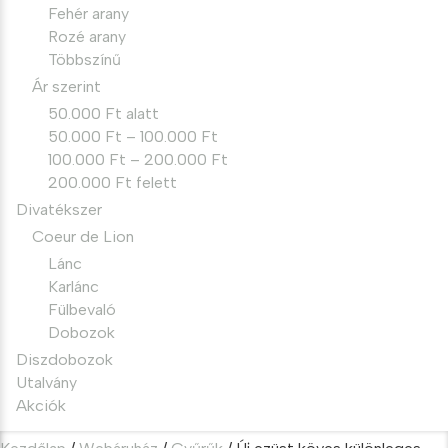
Fehér arany
Rozé arany
Többszínű
Ár szerint
50.000 Ft alatt
50.000 Ft – 100.000 Ft
100.000 Ft – 200.000 Ft
200.000 Ft felett
Divatékszer
Coeur de Lion
Lánc
Karlánc
Fülbevaló
Dobozok
Diszdobozok
Utalvány
Akciók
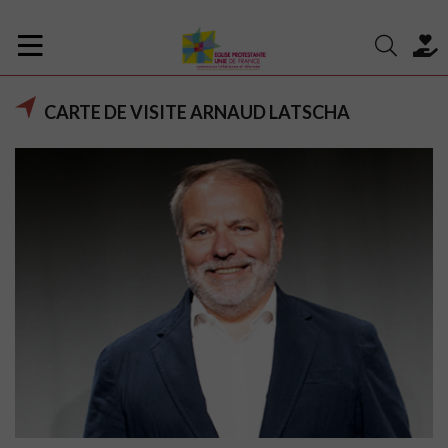
CARTE DE VISITE ARNAUD LATSCHA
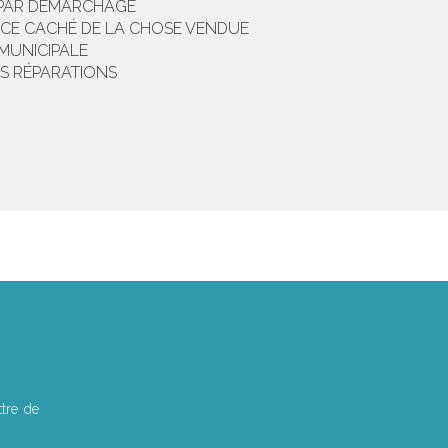
 PAR DÉMARCHAGE
VICE CACHÉ DE LA CHOSE VENDUE
 MUNICIPALE
ES RÉPARATIONS
tre de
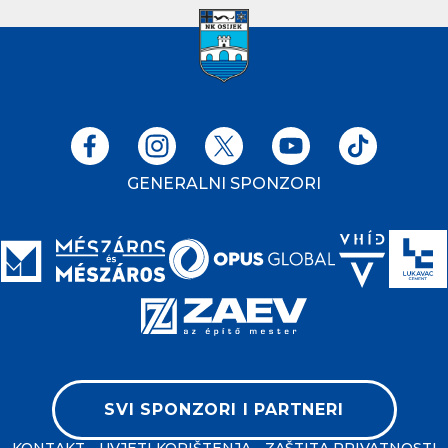
GENERALNI SPONZORI
SVI SPONZORI I PARTNERI
KONTAKT
UVJETI KORIŠTENJA
ZAŠTITA PRIVATNOSTI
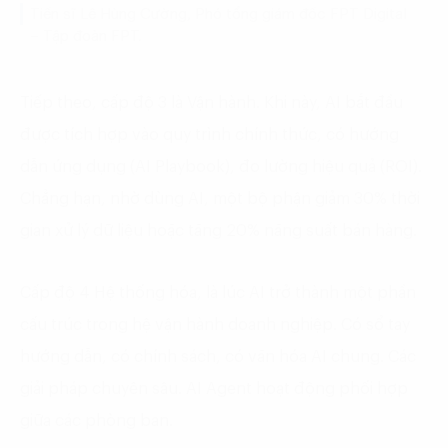
Tiến sĩ Lê Hùng Cường, Phó tổng giám đốc FPT Digital
– Tập đoàn FPT.
Tiếp theo, cấp độ 3 là Vận hành. Khi này, AI bắt đầu
được tích hợp vào quy trình chính thức, có hướng
dẫn ứng dụng (AI Playbook), đo lường hiệu quả (ROI).
Chẳng hạn, nhờ dùng AI, một bộ phận giảm 30% thời
gian xử lý dữ liệu hoặc tăng 20% năng suất bán hàng.
Cấp độ 4 Hệ thống hóa, là lúc AI trở thành một phần
cấu trúc trong hệ vận hành doanh nghiệp. Có sổ tay
hướng dẫn, có chính sách, có văn hóa AI chung. Các
giải pháp chuyên sâu. AI Agent hoạt động phối hợp
giữa các phòng ban.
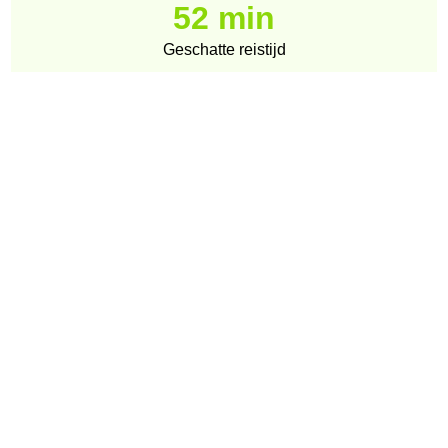
52 min
Geschatte reistijd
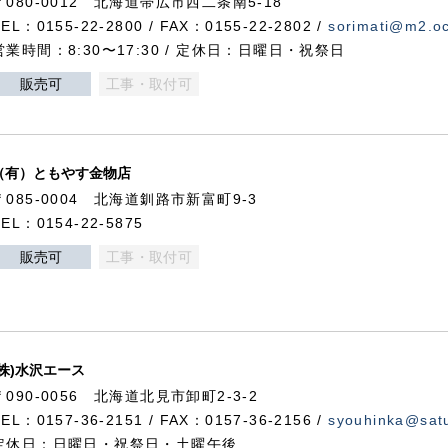
〒080-0012 北海道帯広市西二条南5-18
TEL：0155-22-2800 / FAX：0155-22-2802 /
sorimati@m2.oc
営業時間：8:30〜17:30 / 定休日：日曜日・祝祭日
販売可
工事・取付可
（有）ともやす金物店
〒085-0004 北海道釧路市新富町9-3
TEL：0154-22-5875
販売可
工事・取付可
(株)水沢エース
〒090-0056 北海道北見市卸町2-3-2
TEL：0157-36-2151 / FAX：0157-36-2156 /
syouhinka@satu
定休日：日曜日・祝祭日・土曜午後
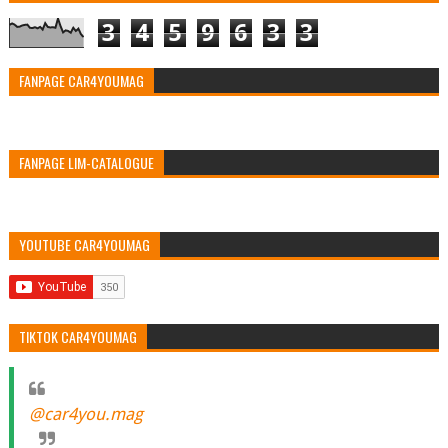
3
4
5
9
6
3
3
FANPAGE CAR4YOUMAG
FANPAGE LIM-CATALOGUE
YOUTUBE CAR4YOUMAG
TIKTOK CAR4YOUMAG
@car4you.mag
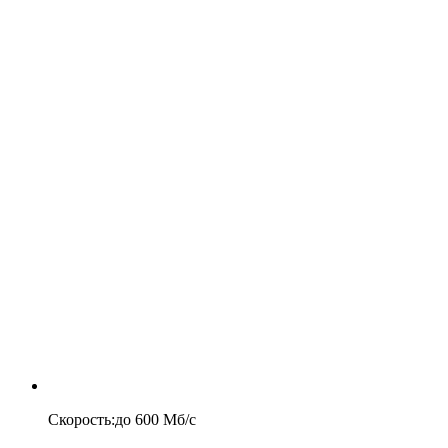
Скорость
:
до
600
Мб/c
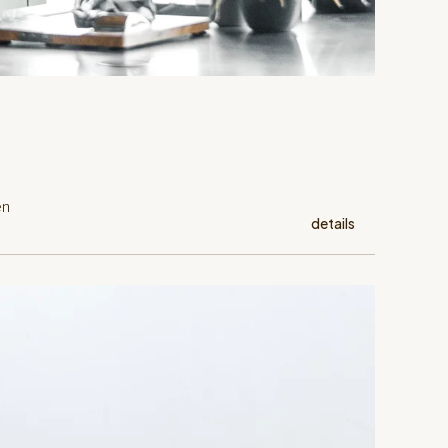
en
details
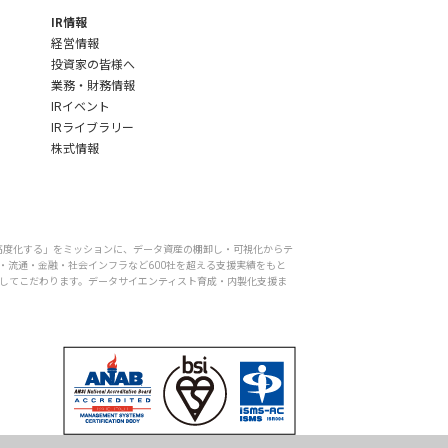
IR情報
経営情報
投資家の皆様へ
業務・財務情報
IRイベント
IRライブラリー
株式情報
を高度化する」をミッションに、データ資産の棚卸し・可視化からテ
・流通・金融・社会インフラなど600社を超える支援実績をもと
底してこだわります。データサイエンティスト育成・内製化支援ま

★ ★ ★ ★

§ Exercise aim
For the word "hướng", say how many lines of the listing contain it; give the number alone.

§ Answer
2